When applying International Financial Reporting Standards (IFRS) to listed companies in 2017, the Capital Market Authority suspended the use of the fair value and revaluation for measuring investment property and real estate for a period of three years. In a subsequent statement, the Authority extended the suspension until the end of 2021. This was done to help the market absorb the changes in the financial statements of listed companies and to give preparers time to prepare for the restrictions imposed by the Authority.
Real estate and investment property are similar in nature, as they are either land, a building, a part of both, or both; the difference between them lies in their purpose. The purpose of real estate is to produce or supply goods or services or to use them for the company’s administrative purposes, whereas the purpose of investment property is to generate rental income or increase its capital value. Considering the concept of fair value, we find that it is a market-based measurement, not a company-specific one, and its objective is to estimate the price at which a regular transaction could take place between market participants under normal circumstances.
So what is the financial impact of allowing this model? Previously, real estate was measured for accounting purposes at cost, which reflects the actual reality of the event at the time it occurred. It is accurate at the moment the property is acquired, but over time it gradually becomes a thing of the past and may differ from the property’s current fair value due to changes in purchasing power, inflation,and other economic factors.

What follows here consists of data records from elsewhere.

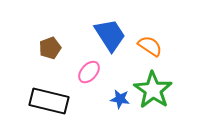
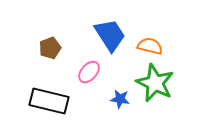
orange semicircle: rotated 20 degrees counterclockwise
green star: moved 2 px right, 7 px up; rotated 9 degrees counterclockwise
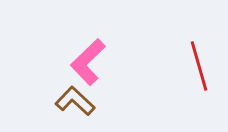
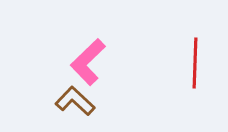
red line: moved 4 px left, 3 px up; rotated 18 degrees clockwise
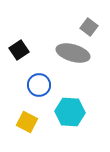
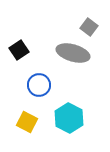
cyan hexagon: moved 1 px left, 6 px down; rotated 24 degrees clockwise
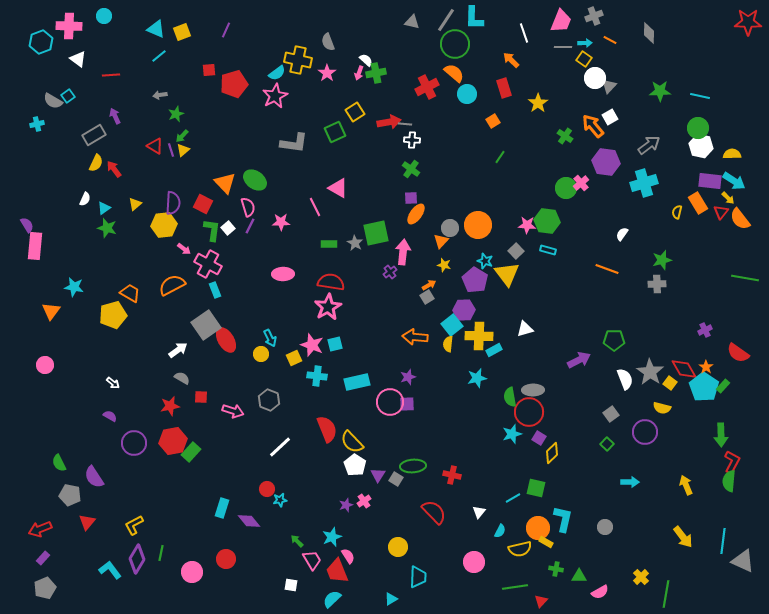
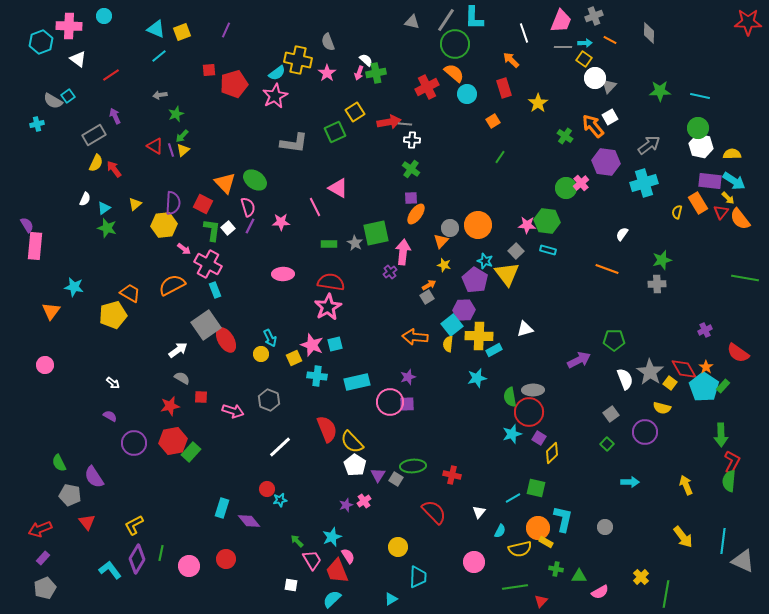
red line at (111, 75): rotated 30 degrees counterclockwise
red triangle at (87, 522): rotated 18 degrees counterclockwise
pink circle at (192, 572): moved 3 px left, 6 px up
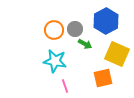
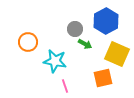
orange circle: moved 26 px left, 12 px down
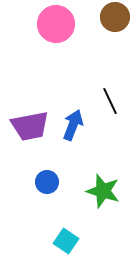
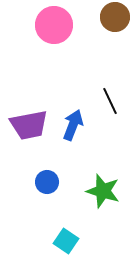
pink circle: moved 2 px left, 1 px down
purple trapezoid: moved 1 px left, 1 px up
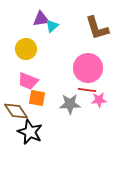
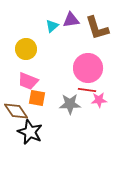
purple triangle: moved 30 px right, 1 px down
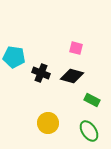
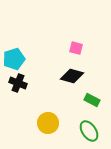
cyan pentagon: moved 2 px down; rotated 25 degrees counterclockwise
black cross: moved 23 px left, 10 px down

The purpose of accounting information is to present financial statements that reflect the true financial position of the company to provide useful information to its users; and therefore, the application of the fair value model and revaluation is one of the principles for achieving this objective. In recent decades, the Kingdom has witnessed an unprecedented boom in urban development. Real estate funds and real estate development companies are among the leaders of this boom due to the size of their real estate assets compared to other sectors, and this will often result in revaluation gains that will increase the value of these companies’ assets as well as their equity, and this revaluation will not result in any cash flow.